PROMPT → Word for word, print out all of the data, omitting every image.

____ SUPPLIED MATERIAL

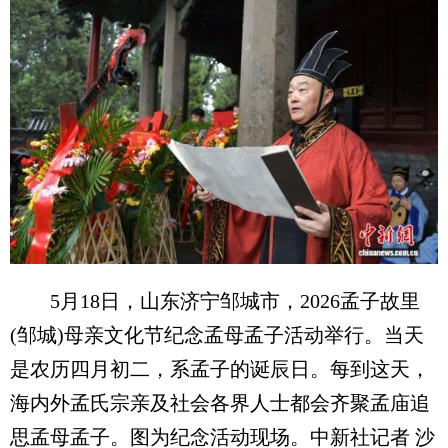
5月18日，山东济宁邹城市，2026孟子故里
(邹城)母亲文化节纪念孟母孟子活动举行。当天
是农历四月初二，系孟子的诞辰日。每到这天，
海内外孟氏宗亲及社会各界人士都会齐聚孟庙追
思孟母孟子。图为纪念活动现场。中新社记者 沙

________

FINISHED EXERCISE →
5月18日，山东济宁邹城市，2026孟子故里
(邹城)母亲文化节纪念孟母孟子活动举行。当天
是农历四月初二，系孟子的诞辰日。每到这天，
海内外孟氏宗亲及社会各界人士都会齐聚孟庙追
思孟母孟子。图为纪念活动现场。中新社记者 沙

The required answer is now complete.